Filing US taxes when you live in Canada is basically superfluous, so what's one more piece of paper?


----------



## byline (Dec 5, 2011)

Nononymous said:


> Filing US taxes when you live in Canada is basically superfluous, so what's one more piece of paper?


Oh, how I know! But you're right. It's just one of many things about this whole process that strike me as ... well, odd (to say the least). But what's one more account? *sigh*


----------



## Nononymous (Jul 12, 2011)

byline said:


> Oh, how I know! But you're right. It's just one of many things about this whole process that strike me as ... well, odd (to say the least). But what's one more account? *sigh*


Depending on your personal circumstances, it may make sense to cease filing before it actually starts to cost you money, or prevents you taking advantage of certain investment vehicles. The Isaac Brock Society is a good resource for anyone wishing to be non-compliant with US taxes.


----------



## byline (Dec 5, 2011)

I started filing when all the hoopla broke out back in 2011, and once you're on that train it's hard to get off. I consider it a yearly headache. I guess there's something to be said for being in a financial position where it's unlikely filing will ever cost me anything other than time. No real limitation on investments, since I have the usual RRSPs and never considered anything beyond that.


----------



## Nononymous (Jul 12, 2011)

byline said:


> I started filing when all the hoopla broke out back in 2011, and once you're on that train it's hard to get off. I consider it a yearly headache. I guess there's something to be said for being in a financial position where it's unlikely filing will ever cost me anything other than time. No real limitation on investments, since I have the usual RRSPs and never considered anything beyond that.
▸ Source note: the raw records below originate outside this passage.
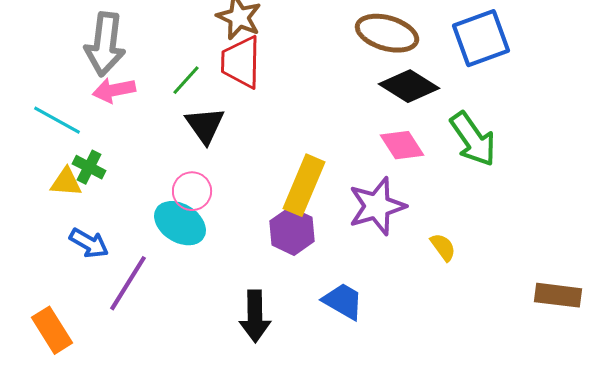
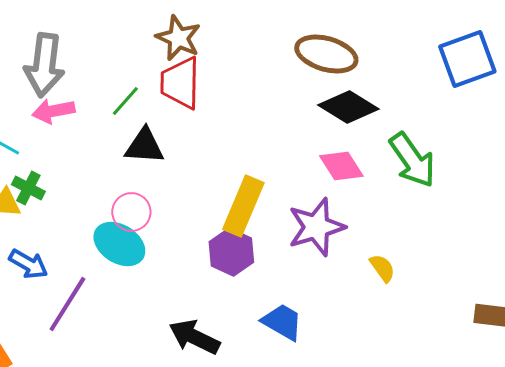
blue square: (481, 38) -> (467, 59), moved
black triangle: (205, 125) -> (144, 146), turned -51
black arrow: (255, 316) -> (194, 337), turned 117

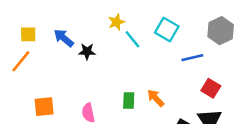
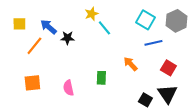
cyan square: (167, 29) -> (145, 20), moved
orange line: (21, 61) -> (34, 46), moved
orange arrow: (156, 98) -> (130, 64), moved

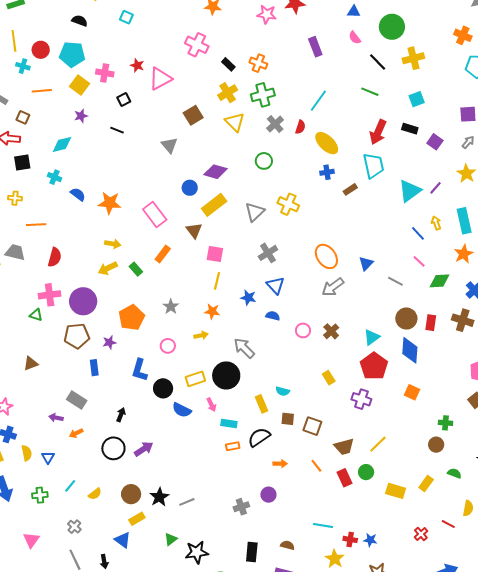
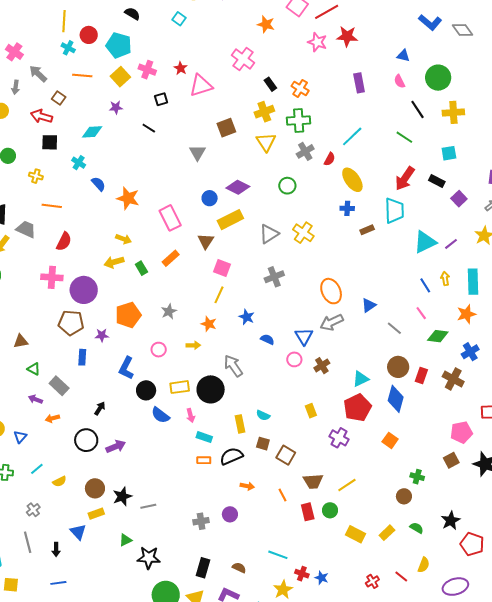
blue triangle: (275, 285) -> (304, 336), moved
green triangle: (36, 315) -> (34, 369), moved

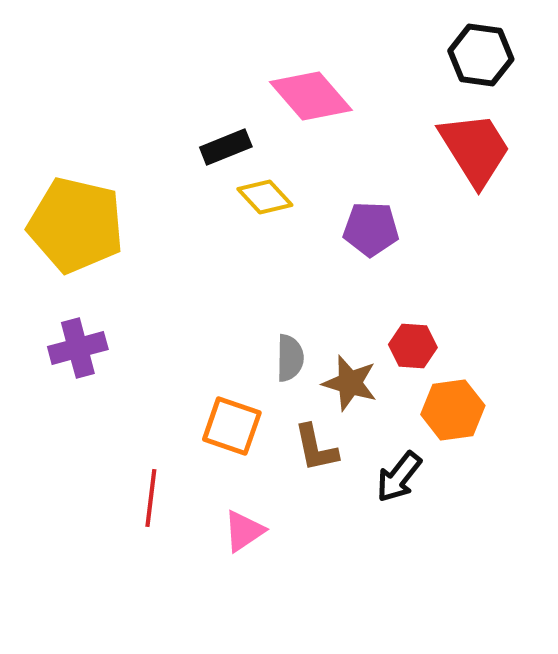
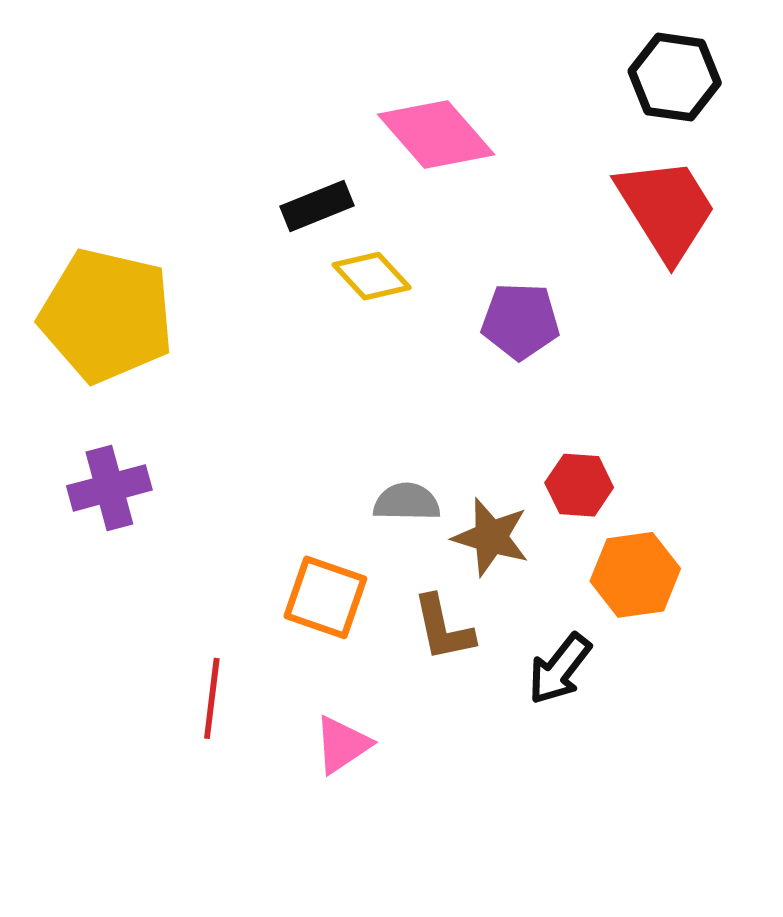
gray semicircle: (290, 358) -> (407, 502), turned -90

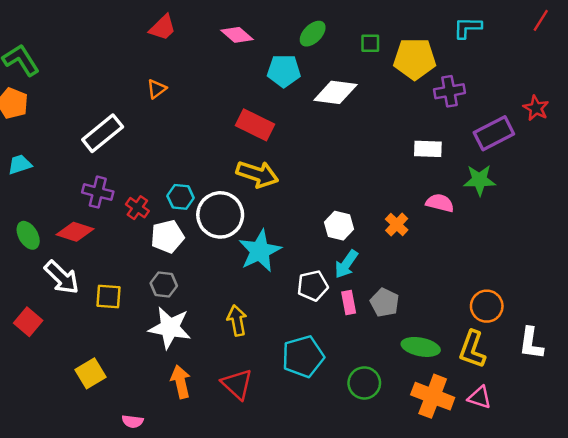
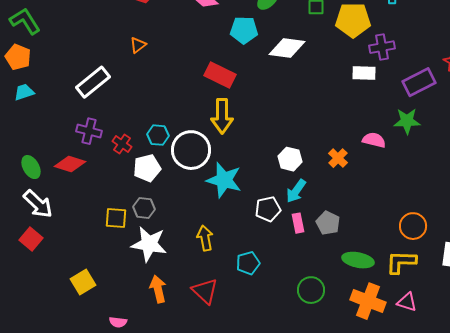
white rectangle: (428, 149) -> (364, 73), moved
cyan trapezoid: (20, 164) -> (24, 92), moved
yellow arrow: (257, 174) -> (222, 116), turned 72
cyan star: (260, 251) -> (224, 180), turned -30
white arrow: (62, 277) -> (38, 204), moved
yellow square: (109, 297) -> (116, 218), moved
yellow L-shape: (472, 349) -> (401, 262), turned 72
cyan pentagon: (303, 357) -> (248, 263), moved, size x0.7

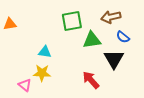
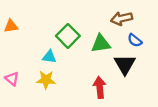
green square: (72, 21) -> (68, 36), moved, turned -35
red arrow: (91, 80) -> (100, 87), turned 36
pink triangle: (25, 85) -> (12, 79), moved

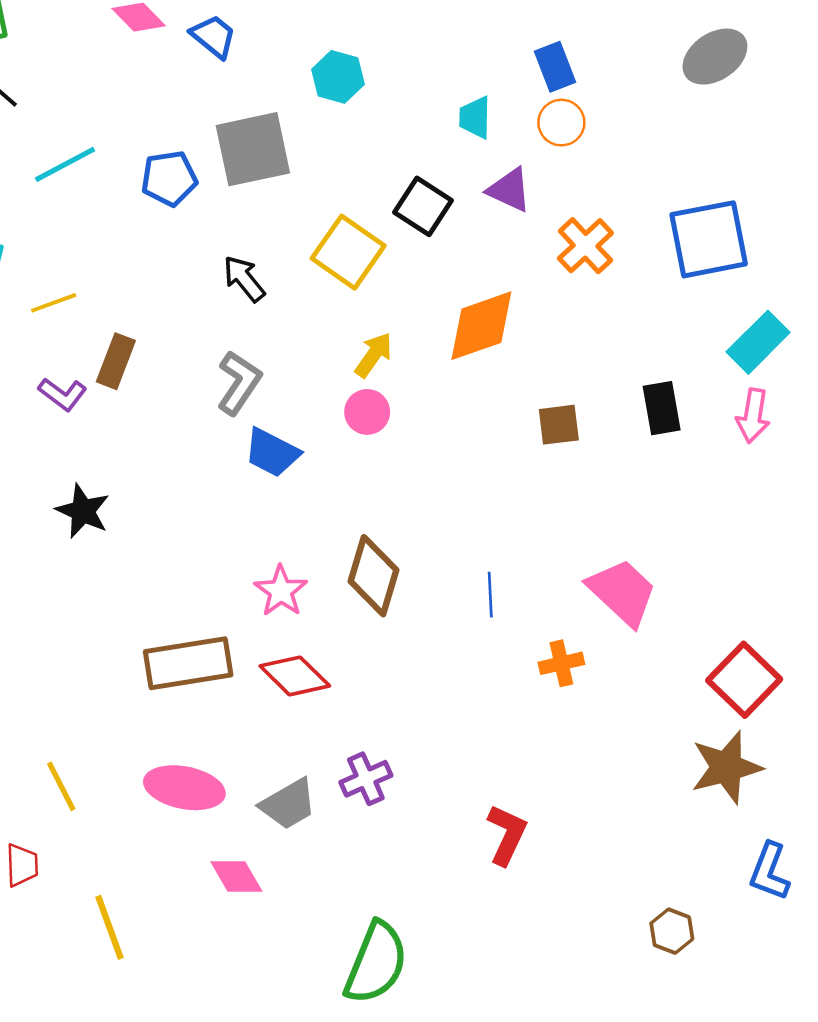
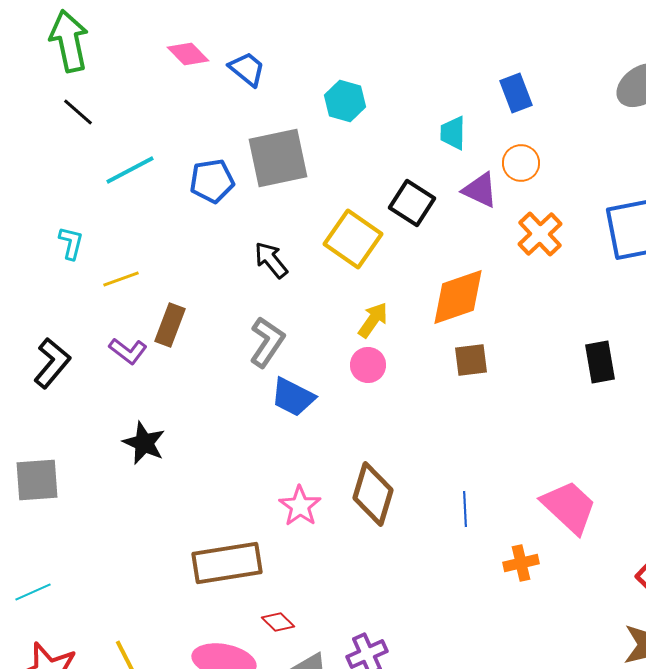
orange circle: (561, 123) -> (521, 163), moved
brown square: (559, 425) -> (471, 360), moved
red diamond: (295, 676) -> (278, 622), moved, size x0.6

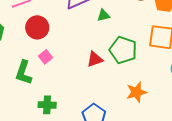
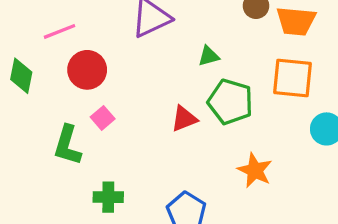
green triangle: (104, 15) -> (209, 56), moved
orange star: (136, 92) -> (255, 170), turned -30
Canada is okay, the banks don't fuss about it or restrict what you can do. Can be a different story in parts of Europe, where a US birthplace basically excludes you from investment accounts - banks won't take the (perceived) risk of serving a US customer.


----------



## SoCal85 (Jan 14, 2019)

Nononymous said:


> Unless you have reason to not want to report it, probably no harm done in reporting. They aren't going to fine you for doing so.


I agree - no harm in doing so. Unfortunately, there is nothing in the rules that require you to report it or specifically exclude you from doing so when you meet the overall aggregate threshold. I would recommend reporting it if the information is available.


----------



## byline (Dec 5, 2011)

Yup, the information is available, and I did include it. It (as with so many things about this reporting process) just seems redundant. After all, I am currently reporting the RSP GIC. It makes more sense to me that when it matures, and is deposited into this account (the one currently with a 0 balance), that's when I would begin reporting that account. Oh well.


----------